● **Exercise details**:
Print all the data below exactly, without images.

Start of Block

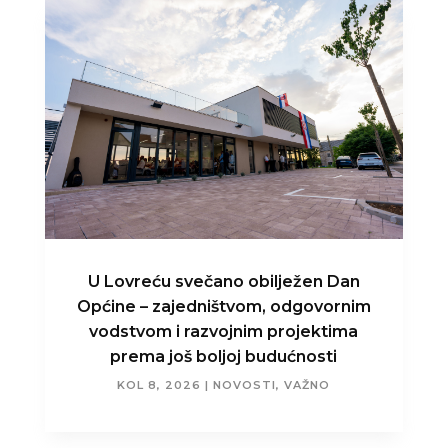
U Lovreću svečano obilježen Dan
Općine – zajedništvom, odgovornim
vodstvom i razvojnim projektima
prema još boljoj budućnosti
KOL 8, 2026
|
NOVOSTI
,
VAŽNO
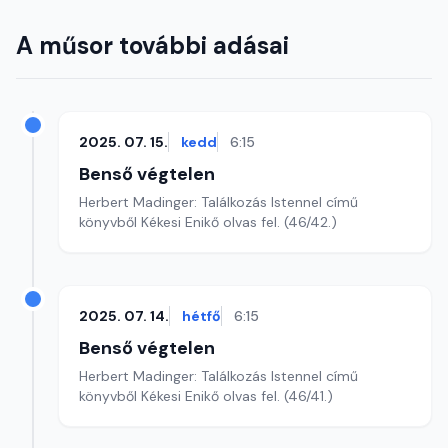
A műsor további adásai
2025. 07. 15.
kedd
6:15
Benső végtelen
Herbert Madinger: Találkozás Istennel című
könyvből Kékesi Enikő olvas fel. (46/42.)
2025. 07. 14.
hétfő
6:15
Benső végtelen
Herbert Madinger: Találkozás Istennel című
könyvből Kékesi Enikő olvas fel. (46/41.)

End of Block

● **Problem solution**:
U Lovreću svečano obilježen Dan
Općine – zajedništvom, odgovornim
vodstvom i razvojnim projektima
prema još boljoj budućnosti
KOL 8, 2026
|
NOVOSTI
,
VAŽNO
A műsor további adásai
2025. 07. 15.
kedd
6:15
Benső végtelen
Herbert Madinger: Találkozás Istennel című
könyvből Kékesi Enikő olvas fel. (46/42.)
2025. 07. 14.
hétfő
6:15
Benső végtelen
Herbert Madinger: Találkozás Istennel című
könyvből Kékesi Enikő olvas fel. (46/41.)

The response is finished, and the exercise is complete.